Wiki Commons

As Gov. Ned Lamont prepares to introduce the first budget of his administration on Wednesday, his office has dropped a series of hints on how the budget will shape up.

The governor has issued a flurry of statements, including an op-ed in the CT Post and an open letter to Connecticut residents detailing components of the economic policy outlined in his budget. He has proposed instituting tolls on major highways, removing administrative barriers for businesses and increasing the sales tax to remedy the state’s financial woes. Lamont will present his proposed budget to a joint session of the Connecticut General Assembly on Feb. 20.
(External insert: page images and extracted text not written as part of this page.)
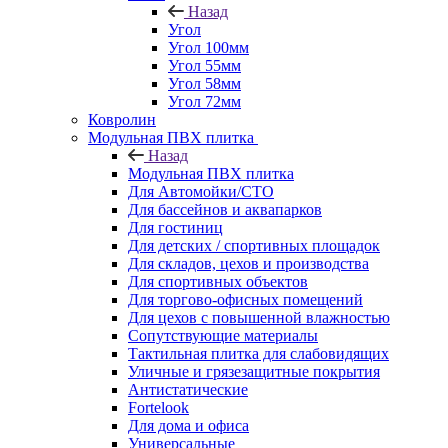
Назад
Угол
Угол 100мм
Угол 55мм
Угол 58мм
Угол 72мм
Ковролин
Модульная ПВХ плитка
Назад
Модульная ПВХ плитка
Для Автомойки/СТО
Для бассейнов и аквапарков
Для гостиниц
Для детских / спортивных площадок
Для складов, цехов и производства
Для спортивных объектов
Для торгово-офисных помещений
Для цехов с повышенной влажностью
Сопутствующие материалы
Тактильная плитка для слабовидящих
Уличные и грязезащитные покрытия
Антистатические
Fortelook
Для дома и офиса
Универсальные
“My job on February 20 is to share with you a realistic and thoughtful budget that will jumpstart the Connecticut economy, and work for everyone – leaving no one behind,” Lamont wrote in the open letter to Connecticut residents on Feb. 11. “But my proposal is just the beginning of the conversation — not the end.”

During the campaign, Lamont declared his support for a toll on tractor trailer trucks only — the policy that neighboring Rhode Island follows. Last week, shifting from his earlier position, Lamont threw his support behind implementing tolls on all vehicles on highways such as the I-95, I-91, I-84 and the Merritt Parkway.

Lamont cited the state’s crumbling infrastructure system and “crushing congestion” on major thoroughfares to highlight the necessity of tolls — but not all Connecticut residents are on board. On inauguration day last month, several dozen protestors gathered outside the state Capitol building to protest the implementation of tolls — lamenting the additional cost to consumers and small businesses. 

According to University of Connecticut economics professor Fred Carstensen GRD ’76, tolls would be capable of generating an annual revenue of about $1 billion for the state.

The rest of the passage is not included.